╔══

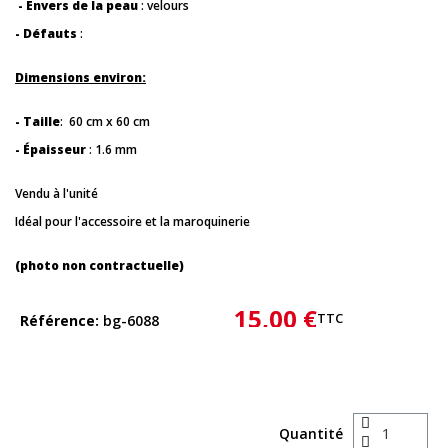
- Envers de la peau
: velours
- Défauts
:
Dimensions environ:
- Taille
: 60 cm x 60 cm
- Épaisseur
: 1.6 mm
Vendu à l'unité
Idéal pour l'accessoire et la maroquinerie
(photo non contractuelle)
15,00 €
TTC
Référence
bg-6088
Quantité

╚══

**Exercise goal**
Starting at the line that contains "Idéal pour l'accessoire et la maroquinerie", copy every line down to the last line of the records above, exactly as written.

**Answer for the task**
Idéal pour l'accessoire et la maroquinerie
(photo non contractuelle)
15,00 €
TTC
Référence
bg-6088
Quantité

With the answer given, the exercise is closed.